# TASK INSTRUCTIONS
Produce as output only the lines below starting at the line with "Verpackung Informationen: Diskussion" and continuing through the line with "Zahlungsbedingungen: L/C, D/A, D/P, T/T, Western", each one exactly as written.

*** DATA SUPPLIED Section Begins ***

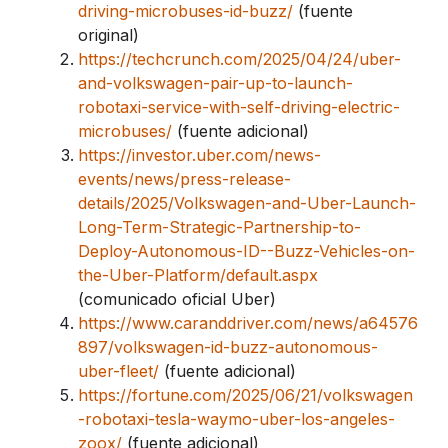
driving-microbuses-id-buzz/
(fuente
original)
https://techcrunch.com/2025/04/24/uber-
and-volkswagen-pair-up-to-launch-
robotaxi-service-with-self-driving-electric-
microbuses/
(fuente adicional)
https://investor.uber.com/news-
events/news/press-release-
details/2025/Volkswagen-and-Uber-Launch-
Long-Term-Strategic-Partnership-to-
Deploy-Autonomous-ID--Buzz-Vehicles-on-
the-Uber-Platform/default.aspx
(comunicado oficial Uber)
https://www.caranddriver.com/news/a64576
897/volkswagen-id-buzz-autonomous-
uber-fleet/
(fuente adicional)
https://fortune.com/2025/06/21/volkswagen
-robotaxi-tesla-waymo-uber-los-angeles-
zoox/
(fuente adicional)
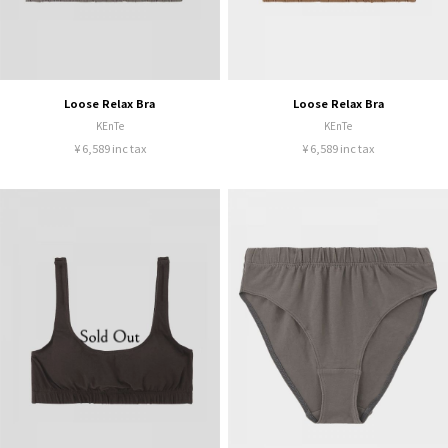
Loose Relax Bra
Loose Relax Bra
KEnTe
KEnTe
¥ 6,589 inc tax
¥ 6,589 inc tax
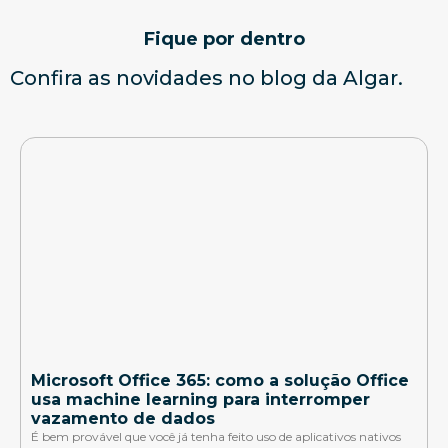
Fique por dentro
Confira as novidades no blog da Algar.
Microsoft Office 365: como a solução Office
usa machine learning para interromper
vazamento de dados
É bem provável que você já tenha feito uso de aplicativos nativos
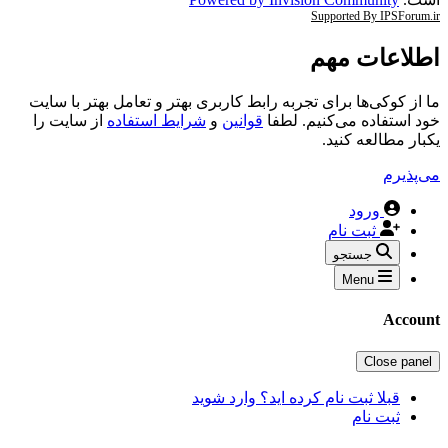
Supported By IPSFor
اعات مهم
ز کوکی‌ها برای تجربه رابط کاربری بهتر و تعامل بهتر با سایت
استفاده می‌کنیم. لطفا
قوانین
و
شرایط استفاده
از سایت را
ر مطالعه کنید.
ذیرم
ورود
ثبت نام
جستجو
Menu
Acc
Close pa
قبلا ثبت نام کرده اید؟ وارد شوید
ثبت نام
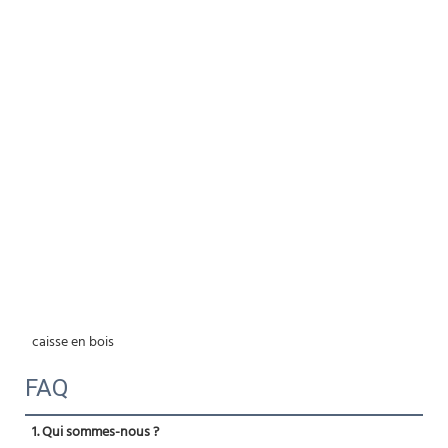
 caisse en bois 
FAQ
1. Qui sommes-nous ?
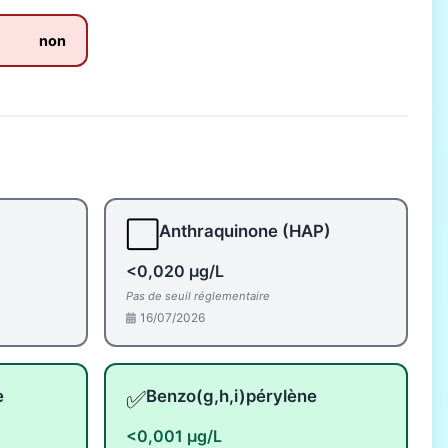
non
⬜
Anthraquinone (HAP)
<0,020 µg/L
Pas de seuil réglementaire
16/07/2026
✅
e
Benzo(g,h,i)pérylène
<0,001 µg/L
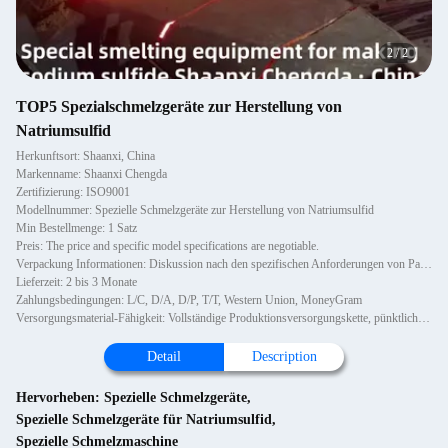
2
/
2
TOP5 Spezialschmelzgeräte zur Herstellung von
Natriumsulfid
Herkunftsort: Shaanxi, China
Markenname: Shaanxi Chengda
Zertifizierung: ISO9001
Modellnummer: Spezielle Schmelzgeräte zur Herstellung von Natriumsulfid
Min Bestellmenge: 1 Satz
Preis: The price and specific model specifications are negotiable.
Verpackung Informationen: Diskussion nach den spezifischen Anforderungen von Partei A
Lieferzeit: 2 bis 3 Monate
Zahlungsbedingungen: L/C, D/A, D/P, T/T, Western Union, MoneyGram
Versorgungsmaterial-Fähigkeit: Vollständige Produktionsversorgungskette, pünktliche Lieferung und Einhaltung von Qualitätsstandards
Detail
Description
Hervorheben:
Spezielle Schmelzgeräte
,
Spezielle Schmelzgeräte für Natriumsulfid
,
Spezielle Schmelzmaschine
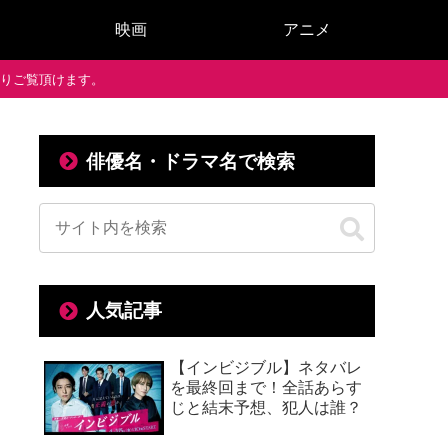
映画
アニメ
で通りご覧頂けます。
俳優名・ドラマ名で検索
人気記事
【インビジブル】ネタバレ
を最終回まで！全話あらす
じと結末予想、犯人は誰？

*** DATA SUPPLIED Section Ends ***

# SOLUTION BELOW
Verpackung Informationen: Diskussion nach den spezifischen Anforderungen von Partei A
Lieferzeit: 2 bis 3 Monate
Zahlungsbedingungen: L/C, D/A, D/P, T/T, Western Union, MoneyGram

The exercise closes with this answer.